Example 3 (Maintenance of MS-1) MS-1 and the male fertile individual obtained in Example 2 were crossed with bees or flies or manually to give MS-1.
Seeds can be obtained. Since the nuclear genetic information of the male fertile individual obtained in Example 2 and the nuclear genetic information of MS-1 are exactly the same, it is possible to maintain MS-1 by crossing.

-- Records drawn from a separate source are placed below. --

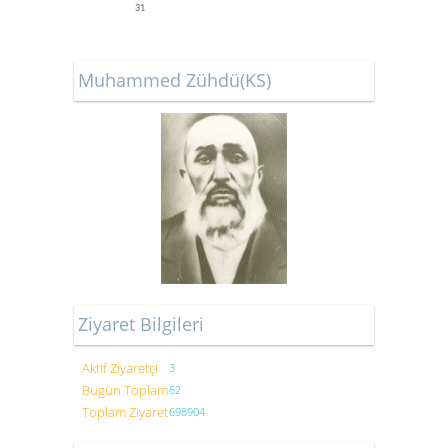
31
Muhammed Zühdü(KS)
Ziyaret Bilgileri
Aktif Ziyaretçi
3
Bugün Toplam
62
Toplam Ziyaret
698904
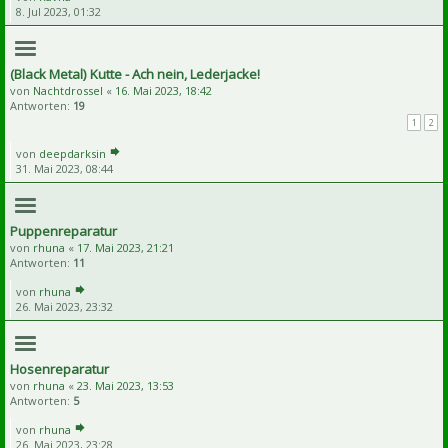
8. Jul 2023, 01:32
(Black Metal) Kutte - Ach nein, Lederjacke!
von
Nachtdrossel
«
16. Mai 2023, 18:42
Antworten:
19
1
2
von
deepdarksin
31. Mai 2023, 08:44
Puppenreparatur
von
rhuna
«
17. Mai 2023, 21:21
Antworten:
11
von
rhuna
26. Mai 2023, 23:32
Hosenreparatur
von
rhuna
«
23. Mai 2023, 13:53
Antworten:
5
von
rhuna
26. Mai 2023, 23:28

From the above, the produced plant can be used as a male sterility maintenance line of MS-1.

[0021]

EFFECTS OF THE INVENTION According to the present invention, desired extranuclear genetic information of two or more types of cytoplasmic parents can be efficiently introduced without mixing unnecessary nuclear genetic information of cytoplasmic parents.

Claims (4)

[Claims] 1. A method for improving a plant by fusion of protoplasts, which comprises a protoplast, which is a nuclear parent having an inactivated cytoplasm and incapable of redifferentiation prepared from cells derived from plant tissue, and two or more other cells. A plant having the nuclear genetic information of the nuclear parent and the extranuclear genetic information of the two or more types of cytoplasmic parents at the same time by combining the prepared cytoplasmic nuclear destructive protoplasts simultaneously or sequentially by cell fusion. A method for improving a plant, which comprises: 2. The method for improving plants according to claim 1, wherein the plant tissue is young leaves. 3. A method for improving plants by fusion of protoplasts, which comprises two or more types of protoplasts of cytoplasmic male sterility, which are nuclear parents having inactivated cytoplasm prepared from cells derived from plant tissues and having no redifferentiation ability. The cytogenetic cytoplasmic male-sterile protoplasts, which are cytoplasmic parents prepared from other cells, are combined simultaneously or sequentially by cell fusion, and the nuclear genetic information of the nuclear parent and the two or more types of cytoplasmic parents. A method for improving plants, which is characterized in that a male sterility maintenance line having at the same time extra-nuclear genetic information as described above is created. 4. The method for improving plants according to claim 3, wherein the plant tissue is young leaves.